Wie auch immer das ausgehen mag, Andreas Thiesmayer bleibt im Geschäft. Das bunte „Teen Magazin“, das er kurzfristig für den Südfunk produzierte, ist zwar eingeschlafen; und der „Formel Eins“-Kinofilm, den er koproduzierte, war eine Formel Flop. Dafür konnte sich Thiesmayer als erste Adresse etablieren, wenn’s um die Produktion von Musikvideos in Deutschland geht. Sandra, Münchener Freiheit, C. C. Catch und Nena ließen in der Bavaria drehen. 1,5 Millionen Umsatz brachten die insgesamt 22 Clips von 1986. Und viel mehr gab’s eh nicht zu drehen in Deutschland. „Sicher üben wir dadurch eine besondere Attraktivität aus, daß manche glauben, sie kommen in die Sendung, wenn sie bei uns produzieren, “ kommentiert Thiesmayer einen häufig geäußerten Verdacht, „aber das machen wir nur, wenn wir eine Gruppe sowieso im Studio aufgezeichnet hätten. Da muß man sehr vorsichtig sein. Bei den Leuten, die es darauf anlegen, merkt man die Absicht meist schon am schmalen Budget, das sie einsetzen wollen. „

Daß Thiesmayer jetzt für Coca Cola die montäglichen zweieinhalb Minuten „Magic Music“ mit Clip, Tip und Quiz herstellt, ist nur folgerichtig. Alles aus einer Hand eben. Und ganz unabhängig von der Zukunft der „Formel Eins“ versucht er momentan, der Konkurrenz Musik zu verkaufen: Für ZDF-Unterhaltungschef Wolfgang Penk verzichtete er auf Videos und produzierte eine Pilotsendung mit Live-Musik und Interviews. Alles weitere noch ungewiß, aber alle denken fleißig nach.

DER PROBIERER

Neue Wege gehen muß demnächst auch Jochen Kröhne, 30. Nach einem Wirtschaftsstudium kam er eher zufällig zur deutschen music box, wo er bald zum Programmdirektor ernannt wurde. Seit 1. Januar 1984 sendet er mit der Kabel Media Programmgesellschaft (KMP) das, was in den USA so erfolgreich war: Videos, Videos, Videos. Anfangs acht Stunden am Tag, dann 16, seit Januar rund um die Uhr. „Ob uns die 24-Stunden wirklich was bringen, wissen wir selbst nicht“, meint Kröhne, „aber wir machen das jetzt einfach mal.“

Daß Dinge einfach mal gemacht werden, davon lebte der Sender von Anfang an. Denn Einschaltquoten als Erfolgsbarometer, wie bei „Formel Eins“ etwa, fallen flach. Noch immer sind in der Bundesrepublik einschließlich Westberlin erst knapp zwei Millionen Haushalte verkabelt. Ein paar mehr potentielle Zuschauer bringen ein lokaler, ohne Kabel ernpfangbarer TV-Kanal in München und RTL-plus, das in Nordrhein-Westfalen und angrenzenden Gebieten über die Antenne kommt. In beiden Sendern gibt es nachmittags zwei Stunden music box.
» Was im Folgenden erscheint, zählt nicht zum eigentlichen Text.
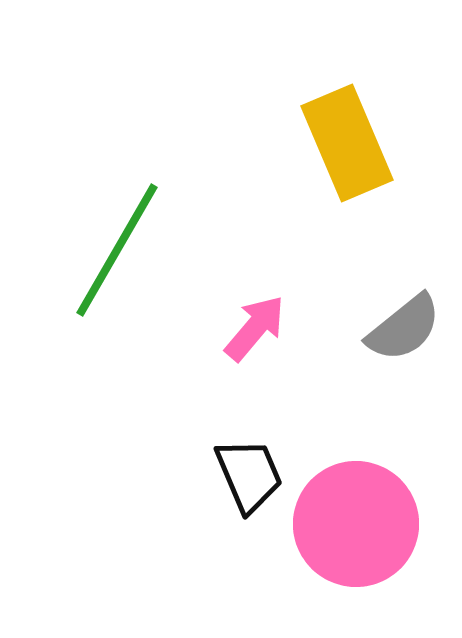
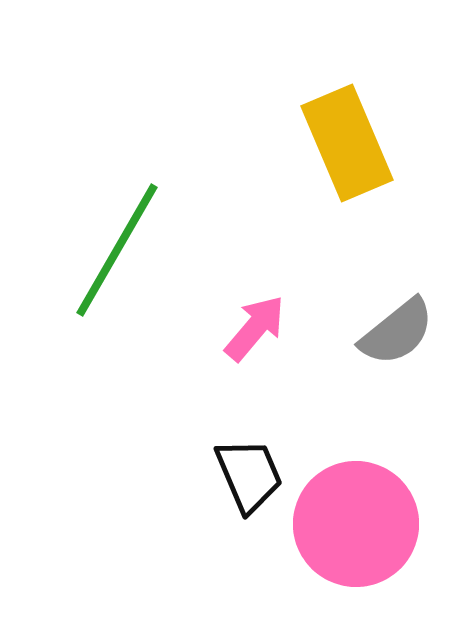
gray semicircle: moved 7 px left, 4 px down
Die zur Finanzierung dringend erforderliche Werbung läßt sich dadurch aber noch lange nicht locken. Die Bundespost, die Bundeswehr und die Milch machen bisher mit sowie einige Sponsoren. Ansonsten bleiben die Clips und die Ansager ziemlich unter sich.
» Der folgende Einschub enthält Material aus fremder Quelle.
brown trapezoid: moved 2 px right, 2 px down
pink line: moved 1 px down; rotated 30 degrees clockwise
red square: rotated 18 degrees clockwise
Jetzt soll aber alles anders werden, jetzt müssen Zuschauer her. Nicht umsonst sind gerade die Großverleger Bauer und Burda bei der music box eingestiegen. Aus dem Videokanal soll das dritte konkurrenzfähige Satellitenprogramm im deutschen Sprachraum werden, neben RTL-plus und SAT 1. Mit Nachrichten, mit Frühstücksfernsehen, mit drum und dran. Im Sommer soll’s losgehen. Und dann wollen die

music box-Macher im ganzes Bundesgebiet auf terrestrischen Frequenzen zugelassen werden, die über Antenne zu empfangen wären.

Jochen Kröhne sieht weiterhin einen Musikanteil von 60 Prozent als „Programmsicherheit“ für unverzichtbar. Trotzdem könnte der deutschen music box genau das passieren, was Ende Januar der konkurrierenden englischen Music Box widerfuhr: Aus dem 24-Stunden Musikkanal, an dem auch Richard Bransons Virgin Records beteiligt ist, entwickelte sich der Super Channel. Clips laufen jetzt nur noch nachts und nachmittags, der Rest wird gefüllt mit alten und neuen englischen Serien, Sport, Nachrichten und echten Perlen wie „Spitting Image“.

Gescheitert ist die englische Music Box am gleichen Argument, das MTV von der ersten Stunde an zu schaffen machte und mit dem auch die deutsche music box sehr eigene Erfahrungen machen mußte: Nur Musik, das ist doch kein Fernsehprogramm! Die ersten, die das sagten und die noch immer dabei bleiben, sind die, die dafür zahlen sollten, die Werbung. Denn Gebühren, wie für ARD oder ZDF, gibt’s ja nicht. Weder in den USA noch in Europa. Auch wenn MTV in seiner Glanzzeit tatsächlich jede Menge Zuschauer erreichte und ausreichend Werbung bekam — langfristig bestätigen die neuesten Zahlen, daß man mit Videoclips allein keinen Sender bestreiten kann.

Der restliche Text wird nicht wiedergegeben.